"Sesungguhnya Allah tidak melihat tubuhmu atau wajahmu, tetapi Dia melihat hatimu," dan dia menunjuk ke arah jantung dengan jari-jarinya.
Teks & Referensi Hadis
"Sesungguhnya Allah tidak melihat kepada tubuhmu atau wajahmu, tetapi Dia melihat kepada hatimu," dan dia menunjuk ke arah hati dengan jari-jarinya.

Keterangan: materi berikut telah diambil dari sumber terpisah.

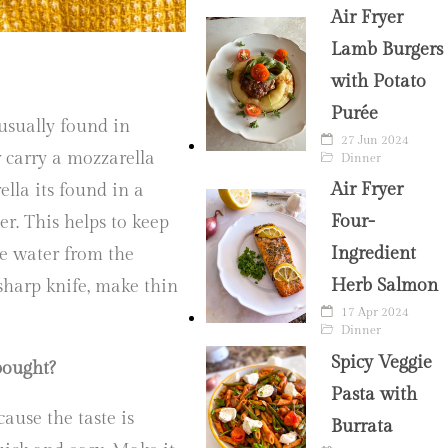
Air Fryer
Lamb Burgers
with Potato
Purée
 usually found in
27 Jun 2024
r carry a mozzarella
Dinner
Air Fryer
ella its found in a
Four-
er. This helps to keep
Ingredient
he water from the
Herb Salmon
sharp knife, make thin
17 Apr 2024
Dinner
Spicy Veggie
bought?
Pasta with
cause the taste is
Burrata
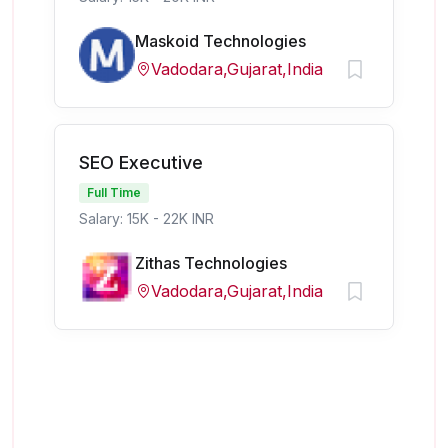
Maskoid Technologies
Vadodara,Gujarat,India
SEO Executive
Full Time
Salary: 15K - 22K INR
Zithas Technologies
Vadodara,Gujarat,India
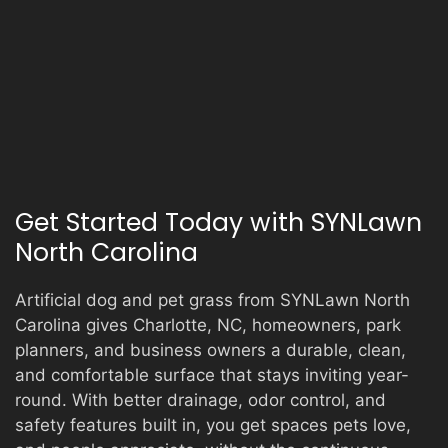
Get Started Today with SYNLawn
North Carolina
Artificial dog and pet grass from SYNLawn North
Carolina gives Charlotte, NC, homeowners, park
planners, and business owners a durable, clean,
and comfortable surface that stays inviting year-
round. With better drainage, odor control, and
safety features built in, you get spaces pets love,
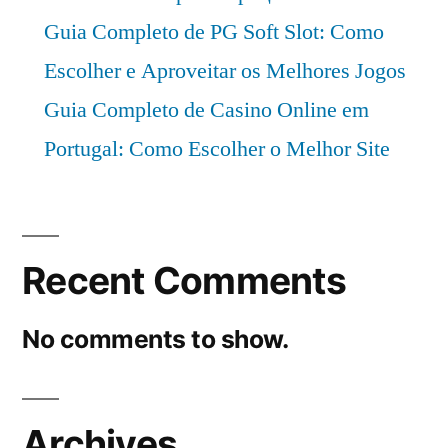
Guia Completo de PG Soft Slot: Como
Escolher e Aproveitar os Melhores Jogos
Guia Completo de Casino Online em
Portugal: Como Escolher o Melhor Site
Recent Comments
No comments to show.
Archives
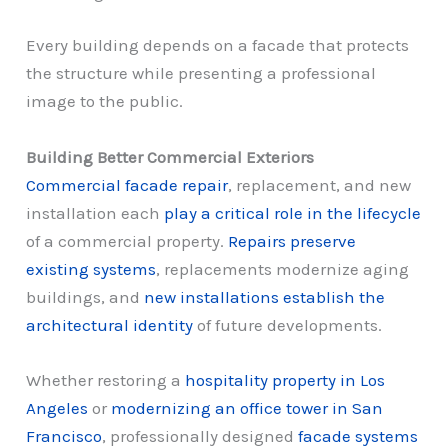
Every building depends on a facade that protects
the structure while presenting a professional
image to the public.
Building Better Commercial Exteriors
Commercial facade repair
, replacement, and new
installation each
play a critical role in the lifecycle
of a commercial property.
Repairs preserve
existing systems
, replacements modernize aging
buildings, and
new installations establish the
architectural identity
of future developments.
Whether restoring a
hospitality property in Los
Angeles
or
modernizing an office tower in San
Francisco
, professionally designed
facade systems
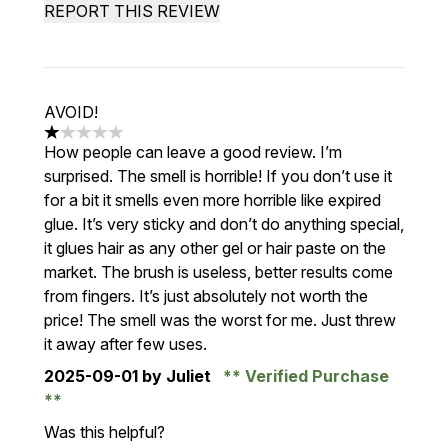
REPORT THIS REVIEW
AVOID!
1 stars out of a maximum of 5
How people can leave a good review. I’m
surprised. The smell is horrible! If you don’t use it
for a bit it smells even more horrible like expired
glue. It’s very sticky and don’t do anything special,
it glues hair as any other gel or hair paste on the
market. The brush is useless, better results come
from fingers. It’s just absolutely not worth the
price! The smell was the worst for me. Just threw
it away after few uses.
2025-09-01
by Juliet
Verified Purchase
Was this helpful?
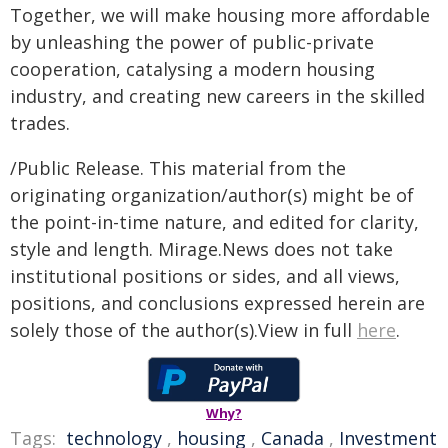
Together, we will make housing more affordable
by unleashing the power of public-private
cooperation, catalysing a modern housing
industry, and creating new careers in the skilled
trades.
/Public Release. This material from the
originating organization/author(s) might be of
the point-in-time nature, and edited for clarity,
style and length. Mirage.News does not take
institutional positions or sides, and all views,
positions, and conclusions expressed herein are
solely those of the author(s).View in full
here
.
Why?
Tags:
technology
,
housing
,
Canada
,
Investment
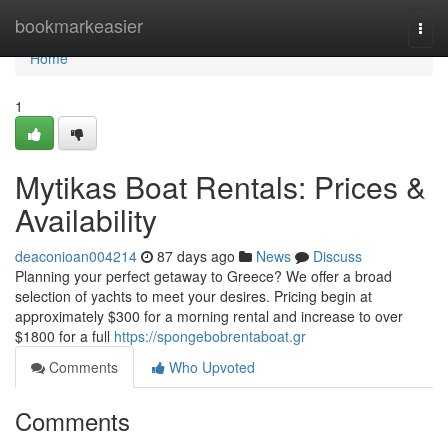
Home
bookmarkeasier
Togg
navi
Home
1
Mytikas Boat Rentals: Prices &
Availability
deaconioan004214
87 days ago
News
Discuss
Planning your perfect getaway to Greece? We offer a broad
selection of yachts to meet your desires. Pricing begin at
approximately $300 for a morning rental and increase to over
$1800 for a full
https://spongebobrentaboat.gr
Comments
Who Upvoted
Comments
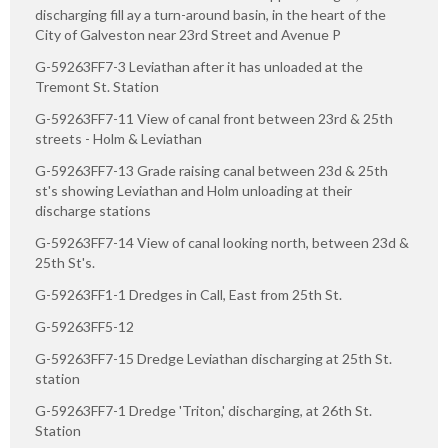
discharging fill ay a turn-around basin, in the heart of the
City of Galveston near 23rd Street and Avenue P
G-59263FF7-3 Leviathan after it has unloaded at the
Tremont St. Station
G-59263FF7-11 View of canal front between 23rd & 25th
streets - Holm & Leviathan
G-59263FF7-13 Grade raising canal between 23d & 25th
st's showing Leviathan and Holm unloading at their
discharge stations
G-59263FF7-14 View of canal looking north, between 23d &
25th St's.
G-59263FF1-1 Dredges in Call, East from 25th St.
G-59263FF5-12
G-59263FF7-15 Dredge Leviathan discharging at 25th St.
station
G-59263FF7-1 Dredge 'Triton,' discharging, at 26th St.
Station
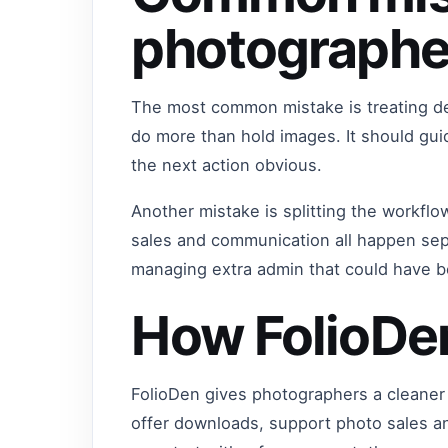
photographe
The most common mistake is treating del
do more than hold images. It should gu
the next action obvious.
Another mistake is splitting the workflo
sales and communication all happen sep
managing extra admin that could have 
How FolioDe
FolioDen gives photographers a cleaner 
offer downloads, support photo sales a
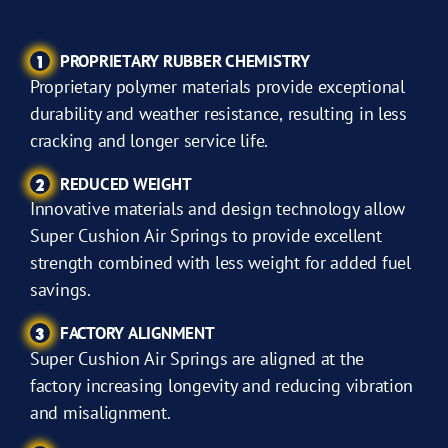
PROPRIETARY RUBBER CHEMISTRY
1
Proprietary polymer materials provide exceptional
durability and weather resistance, resulting in less
cracking and longer service life.
REDUCED WEIGHT
2
Innovative materials and design technology allow
Super Cushion Air Springs to provide excellent
strength combined with less weight for added fuel
savings.
FACTORY ALIGNMENT
3
Super Cushion Air Springs are aligned at the
factory increasing longevity and reducing vibration
and misalignment.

Sumber: Kitab Kebajikan, Menyuruh Berbuat Baik, dan Menyambung Tali Silaturahmi, Sahih Muslim, Hadis: Sahih Muslim 2564 b
Makna Inti & Signifikansi
Hadis yang mendalam ini menetapkan bahwa penilaian Allah didasarkan bukan pada penampilan luar, kekayaan, atau status sosial, tetapi pada kondisi spiritual dan moral hati (qalb). Isyarat Nabi menekankan bahwa diri sejati, tempat niat (niyyah), iman (iman), dan karakter (akhlaq), berada di dalam.
Ini membebaskan orang beriman dari kecemasan penilaian duniawi dan mengarahkan fokus spiritual ke dalam, pada pengembangan hati yang sehat (qalbun salim) bebas dari kedengkian, kemunafikan, dan penyakit spiritual.

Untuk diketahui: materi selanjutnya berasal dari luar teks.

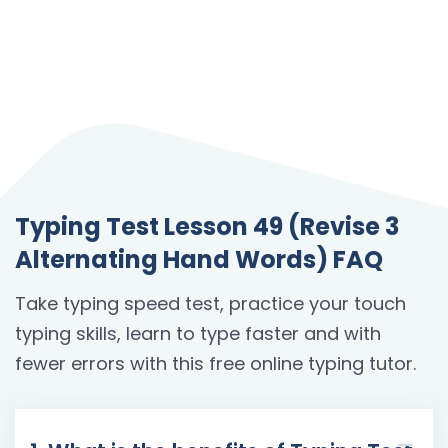
Typing Test Lesson 49 (Revise 3
Alternating Hand Words) FAQ
Take typing speed test, practice your touch
typing skills, learn to type faster and with
fewer errors with this free online typing tutor.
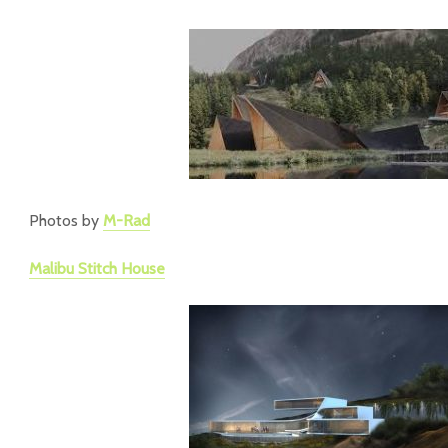
Photos by
M-Rad
Malibu Stitch House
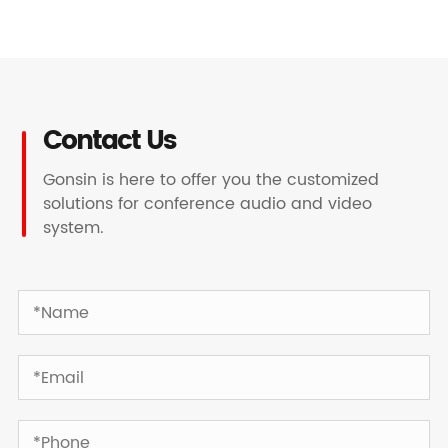
Contact Us
Gonsin is here to offer you the customized
solutions for conference audio and video
system.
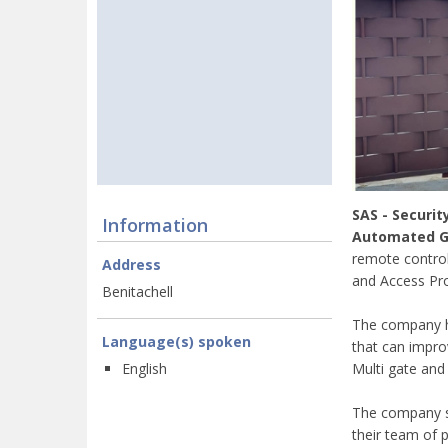
SAS - Securit
Information
Automated Ga
remote control
Address
and Access Pro
Benitachell
The company ha
Language(s) spoken
that can impro
Multi gate and
English
The company sp
their team of p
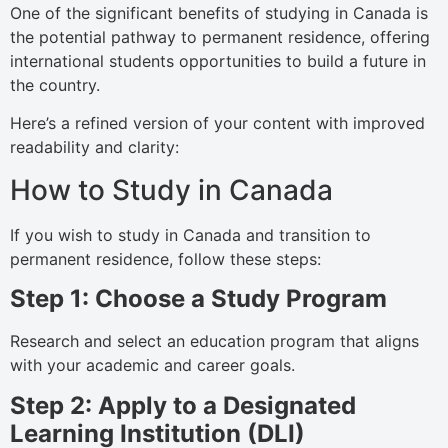
One of the significant benefits of studying in Canada is
the potential pathway to permanent residence, offering
international students opportunities to build a future in
the country.
Here’s a refined version of your content with improved
readability and clarity:
How to Study in Canada
If you wish to study in Canada and transition to
permanent residence, follow these steps:
Step 1: Choose a Study Program
Research and select an education program that aligns
with your academic and career goals.
Step 2: Apply to a Designated
Learning Institution (DLI)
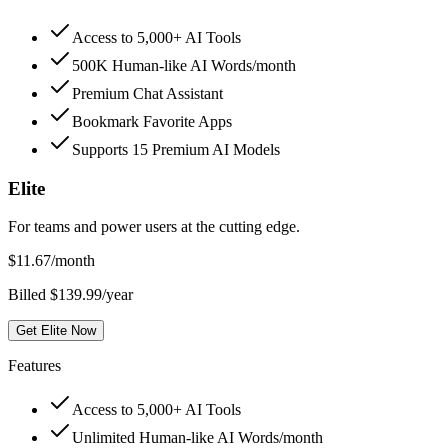
Access to 5,000+ AI Tools
500K Human-like AI Words/month
Premium Chat Assistant
Bookmark Favorite Apps
Supports 15 Premium AI Models
Elite
For teams and power users at the cutting edge.
$
11.67
/month
Billed $139.99/year
Get Elite Now
Features
Access to 5,000+ AI Tools
Unlimited Human-like AI Words/month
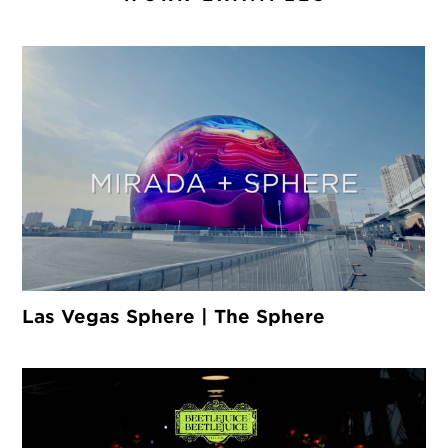
Las Vegas Sphere | The Sphere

Komentar tentang "Hati" (Qalb)
Dalam kajian Islam, "hati" bukan hanya organ fisik tetapi pusat spiritual manusia. Ini adalah tempat akal, pemahaman, iman, dan kesadaran moral. Hati yang sehat adalah yang dipenuhi dengan kesadaran akan Tuhan (taqwa), keikhlasan (ikhlas), cinta kepada Allah dan Rasul-Nya, dan belas kasihan terhadap ciptaan-Nya.
Sebaliknya, hati yang sakit atau mengeras adalah yang dipenuhi dengan iri, sombong, kebencian, dan kelalaian. Hadis ini menjadikan pemurnian hati (tazkiyat al-qalb) sebagai tujuan spiritual utama dalam kehidupan seorang Muslim.
Penjelasan Ilmiah
Imam An-Nawawi, dalam komentarnya tentang Sahih Muslim, menjelaskan bahwa hadis ini menyoroti ketidakpentingan bentuk fisik dan kecantikan luar dalam skala ilahi. Yang terpenting adalah realitas batin—kesalehan, kemurnian, dan niat baik yang terkandung dalam hati.
Ibn Rajab al-Hanbali menyatakan bahwa ajaran ini memperbaiki kesalahan manusia yang mendasar: menghargai wadah yang fana di atas isi yang abadi. Keberhasilan tertinggi dengan Allah ditentukan oleh keadaan hati seseorang pada saat kematian.
Implikasi Praktis bagi Orang Beriman
Ajaran ini menuntut kewaspadaan diri yang konstan (muraqabah). Orang beriman harus secara teratur menilai niat mereka, membersihkan hati dari penyakit spiritual, dan menghiasinya dengan kualitas-kualitas baik.
Ini menumbuhkan kerendahan hati, karena seseorang tidak dapat membanggakan keturunan atau penampilan, dan mempromosikan belas kasihan, karena seseorang menilai orang lain berdasarkan kesalehan batin mereka, yang hanya diketahui oleh Allah, mendorong kita untuk berprasangka baik terhadap sesama orang beriman.